WHAT IS BEING ASKED: All of the records below need to be returned exactly.
(INPUT RECORDS)
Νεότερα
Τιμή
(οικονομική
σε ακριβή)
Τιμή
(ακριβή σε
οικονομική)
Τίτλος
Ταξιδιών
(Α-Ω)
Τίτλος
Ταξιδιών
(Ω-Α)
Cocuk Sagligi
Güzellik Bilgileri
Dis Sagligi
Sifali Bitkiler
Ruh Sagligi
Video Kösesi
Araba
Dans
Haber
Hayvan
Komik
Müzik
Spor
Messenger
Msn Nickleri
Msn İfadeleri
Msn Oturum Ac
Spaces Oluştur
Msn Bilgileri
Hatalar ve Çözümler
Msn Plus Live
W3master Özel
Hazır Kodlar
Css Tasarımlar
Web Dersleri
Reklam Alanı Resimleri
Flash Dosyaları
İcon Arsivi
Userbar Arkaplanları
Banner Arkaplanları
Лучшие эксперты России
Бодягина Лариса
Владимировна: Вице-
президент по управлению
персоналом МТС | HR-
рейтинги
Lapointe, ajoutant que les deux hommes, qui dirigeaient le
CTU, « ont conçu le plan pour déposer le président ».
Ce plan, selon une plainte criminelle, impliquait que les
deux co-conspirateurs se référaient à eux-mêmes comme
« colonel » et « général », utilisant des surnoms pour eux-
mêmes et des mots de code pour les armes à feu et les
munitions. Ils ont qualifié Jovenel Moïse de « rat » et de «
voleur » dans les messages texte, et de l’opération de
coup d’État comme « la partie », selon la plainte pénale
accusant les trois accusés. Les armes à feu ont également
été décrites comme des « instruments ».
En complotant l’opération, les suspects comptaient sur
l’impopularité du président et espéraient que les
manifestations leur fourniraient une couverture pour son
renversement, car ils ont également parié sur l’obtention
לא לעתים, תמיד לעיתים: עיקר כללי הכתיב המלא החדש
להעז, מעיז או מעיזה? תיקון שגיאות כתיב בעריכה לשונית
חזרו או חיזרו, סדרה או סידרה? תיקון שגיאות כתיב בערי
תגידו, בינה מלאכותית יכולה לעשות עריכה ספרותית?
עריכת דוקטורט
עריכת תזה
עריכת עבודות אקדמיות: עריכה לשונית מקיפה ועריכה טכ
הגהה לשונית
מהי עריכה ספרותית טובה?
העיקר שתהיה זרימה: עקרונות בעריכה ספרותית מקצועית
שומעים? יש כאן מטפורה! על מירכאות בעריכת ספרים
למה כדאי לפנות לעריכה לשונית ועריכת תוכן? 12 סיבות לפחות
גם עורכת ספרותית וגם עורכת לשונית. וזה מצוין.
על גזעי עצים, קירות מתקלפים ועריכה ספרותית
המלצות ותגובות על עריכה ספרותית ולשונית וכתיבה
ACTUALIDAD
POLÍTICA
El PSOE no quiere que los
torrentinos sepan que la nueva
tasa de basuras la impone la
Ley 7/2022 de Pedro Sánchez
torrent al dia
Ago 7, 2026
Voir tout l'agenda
(End INPUT RECORDS)
SOLUTION TO THIS TASK:
Νεότερα
Τιμή
(οικονομική
σε ακριβή)
Τιμή
(ακριβή σε
οικονομική)
Τίτλος
Ταξιδιών
(Α-Ω)
Τίτλος
Ταξιδιών
(Ω-Α)
Cocuk Sagligi
Güzellik Bilgileri
Dis Sagligi
Sifali Bitkiler
Ruh Sagligi
Video Kösesi
Araba
Dans
Haber
Hayvan
Komik
Müzik
Spor
Messenger
Msn Nickleri
Msn İfadeleri
Msn Oturum Ac
Spaces Oluştur
Msn Bilgileri
Hatalar ve Çözümler
Msn Plus Live
W3master Özel
Hazır Kodlar
Css Tasarımlar
Web Dersleri
Reklam Alanı Resimleri
Flash Dosyaları
İcon Arsivi
Userbar Arkaplanları
Banner Arkaplanları
Лучшие эксперты России
Бодягина Лариса
Владимировна: Вице-
президент по управлению
персоналом МТС | HR-
рейтинги
Lapointe, ajoutant que les deux hommes, qui dirigeaient le
CTU, « ont conçu le plan pour déposer le président ».
Ce plan, selon une plainte criminelle, impliquait que les
deux co-conspirateurs se référaient à eux-mêmes comme
« colonel » et « général », utilisant des surnoms pour eux-
mêmes et des mots de code pour les armes à feu et les
munitions. Ils ont qualifié Jovenel Moïse de « rat » et de «
voleur » dans les messages texte, et de l’opération de
coup d’État comme « la partie », selon la plainte pénale
accusant les trois accusés. Les armes à feu ont également
été décrites comme des « instruments ».
En complotant l’opération, les suspects comptaient sur
l’impopularité du président et espéraient que les
manifestations leur fourniraient une couverture pour son
renversement, car ils ont également parié sur l’obtention
לא לעתים, תמיד לעיתים: עיקר כללי הכתיב המלא החדש
להעז, מעיז או מעיזה? תיקון שגיאות כתיב בעריכה לשונית
חזרו או חיזרו, סדרה או סידרה? תיקון שגיאות כתיב בערי
תגידו, בינה מלאכותית יכולה לעשות עריכה ספרותית?
עריכת דוקטורט
עריכת תזה
עריכת עבודות אקדמיות: עריכה לשונית מקיפה ועריכה טכ
הגהה לשונית
מהי עריכה ספרותית טובה?
העיקר שתהיה זרימה: עקרונות בעריכה ספרותית מקצועית
שומעים? יש כאן מטפורה! על מירכאות בעריכת ספרים
למה כדאי לפנות לעריכה לשונית ועריכת תוכן? 12 סיבות לפחות
גם עורכת ספרותית וגם עורכת לשונית. וזה מצוין.
על גזעי עצים, קירות מתקלפים ועריכה ספרותית
המלצות ותגובות על עריכה ספרותית ולשונית וכתיבה
ACTUALIDAD
POLÍTICA
El PSOE no quiere que los
torrentinos sepan que la nueva
tasa de basuras la impone la
Ley 7/2022 de Pedro Sánchez
torrent al dia
Ago 7, 2026
Voir tout l'agenda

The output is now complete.